Detached shock past a blunt body

TL;DR

This paper investigates the formation and shape of detached shocks around a blunt body in supersonic flow, proving the existence of convex detached shocks for high Mach numbers and convex bodies.

Contribution

It constructs a detached shock solution for the steady Euler system around a blunt body and proves its convexity under high Mach number conditions.

Findings

Existence of detached shock solutions for high Mach numbers.

Detached shocks form convex curves around the blunt body.
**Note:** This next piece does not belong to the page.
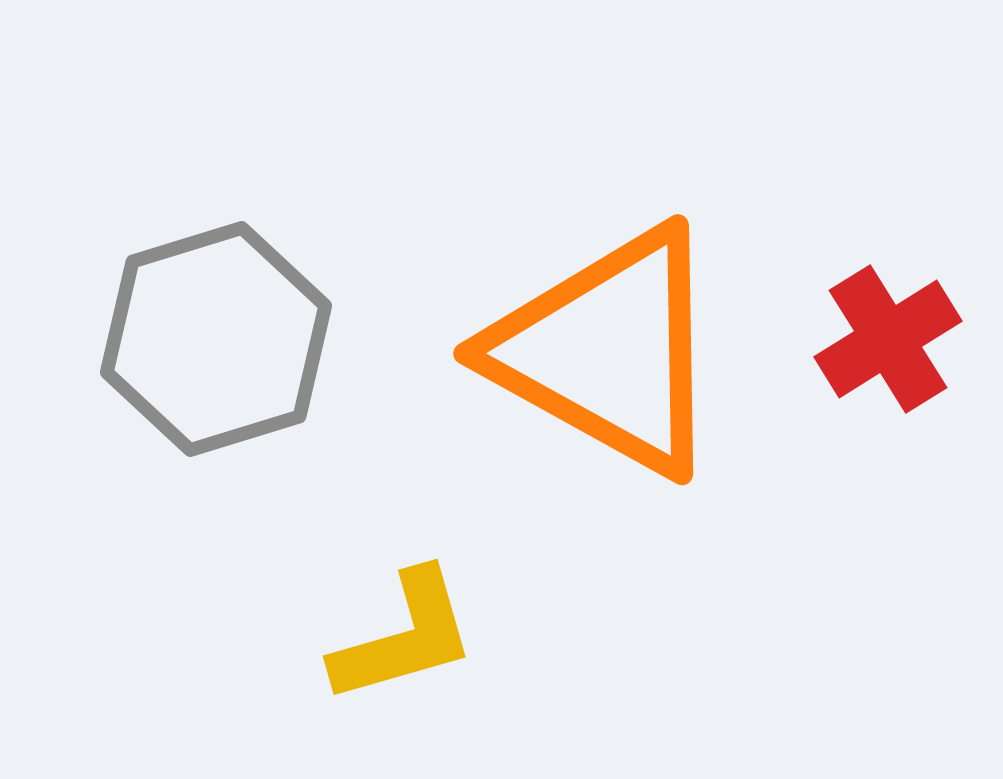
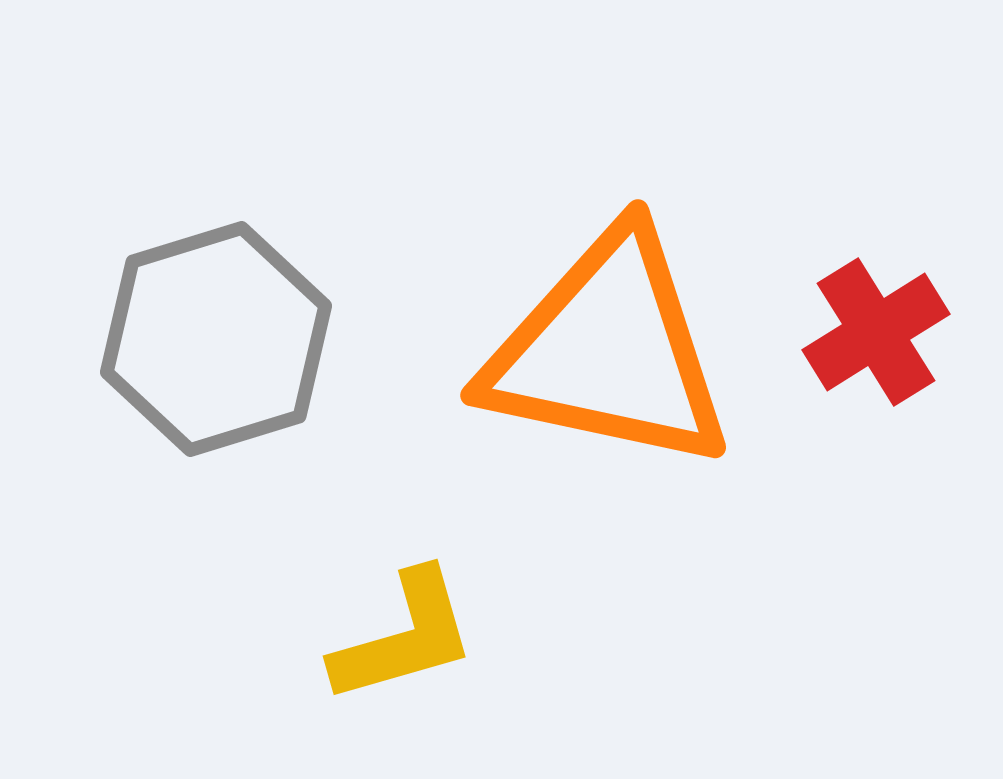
red cross: moved 12 px left, 7 px up
orange triangle: rotated 17 degrees counterclockwise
Strong shock solutions satisfy entropy conditions.

Abstract

In $\R^2$, a symmetric blunt body $W_b$ is fixed by smoothing out the tip of a symmetric wedge $W_0$ with the half-wedge angle $\theta_w\in (0, \frac{\pi}{2})$. We first show that if a horizontal supersonic flow of uniform state moves toward $W_0$ with a Mach number $M_{\infty}>1$ sufficiently large, %depending on $\theta_w$, then there exist two shock solutions, {\emph{a weak shock solution and a strong shock solution}}, with the shocks being straight and attached to the tip of the wedge $W_0$. Such shock solutions are given by a shock polar analysis, and they satisfy entropy conditions. The main goal of this work is to construct a detached shock solution of the steady Euler system for inviscid compressible irrotational flow in $\R^2\setminus W_b$. In particular, we seek a shock solution with the far-field state being the strong shock solution obtained from the shock polar analysis. Furthermore, we prove that the detached shock forms a convex curve around the blunt body $W_b$ if the Mach number of the incoming supersonic flow is sufficiently large, and if the boundary of $W_b$ is convex.